▸ **Task input**
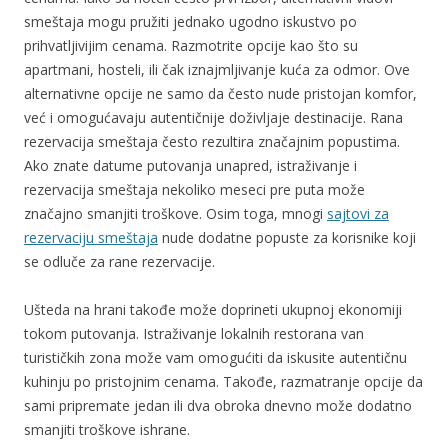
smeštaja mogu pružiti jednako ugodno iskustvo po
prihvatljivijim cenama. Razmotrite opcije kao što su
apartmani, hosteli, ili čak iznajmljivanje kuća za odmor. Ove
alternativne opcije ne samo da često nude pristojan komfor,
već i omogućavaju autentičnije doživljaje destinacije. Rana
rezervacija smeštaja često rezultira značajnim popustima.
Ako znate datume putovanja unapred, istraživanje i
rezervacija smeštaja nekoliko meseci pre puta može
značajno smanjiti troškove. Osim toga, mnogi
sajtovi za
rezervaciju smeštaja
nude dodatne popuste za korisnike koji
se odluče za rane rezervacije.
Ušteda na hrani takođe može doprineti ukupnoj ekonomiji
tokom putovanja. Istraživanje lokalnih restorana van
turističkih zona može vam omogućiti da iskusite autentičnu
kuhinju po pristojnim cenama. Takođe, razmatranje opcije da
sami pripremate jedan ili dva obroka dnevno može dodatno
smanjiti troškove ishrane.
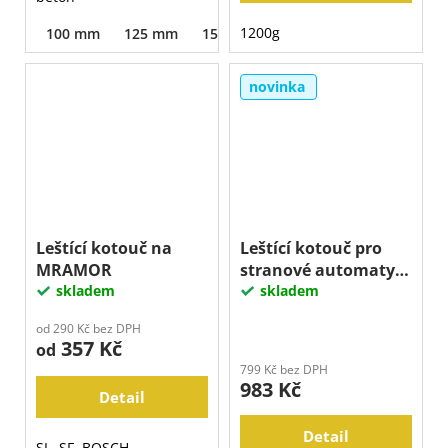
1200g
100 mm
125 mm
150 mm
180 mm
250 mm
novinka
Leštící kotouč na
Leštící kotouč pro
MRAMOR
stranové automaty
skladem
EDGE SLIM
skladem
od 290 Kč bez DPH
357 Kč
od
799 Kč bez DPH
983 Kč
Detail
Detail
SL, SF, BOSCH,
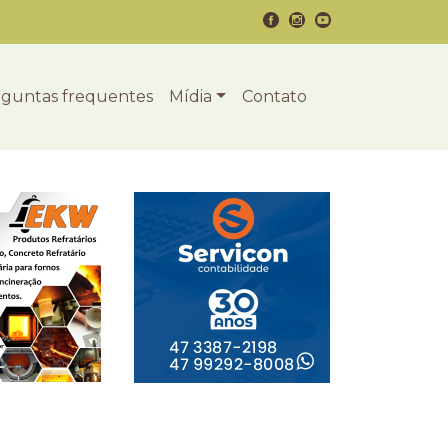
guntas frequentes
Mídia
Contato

...

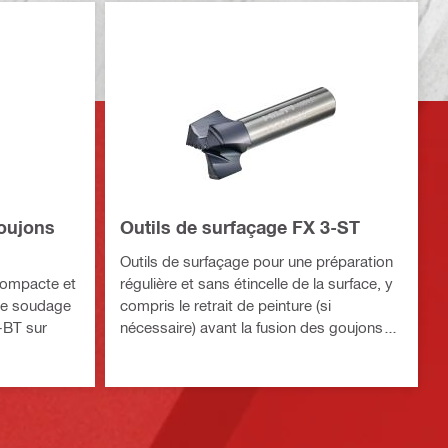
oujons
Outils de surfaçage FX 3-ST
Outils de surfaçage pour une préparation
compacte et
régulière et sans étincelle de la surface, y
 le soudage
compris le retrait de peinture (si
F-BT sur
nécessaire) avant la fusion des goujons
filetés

▸ **The problem**
Across all the entries, how many lines hold the string "cenama"? Only the number is needed.

▸ **Exercise result**
2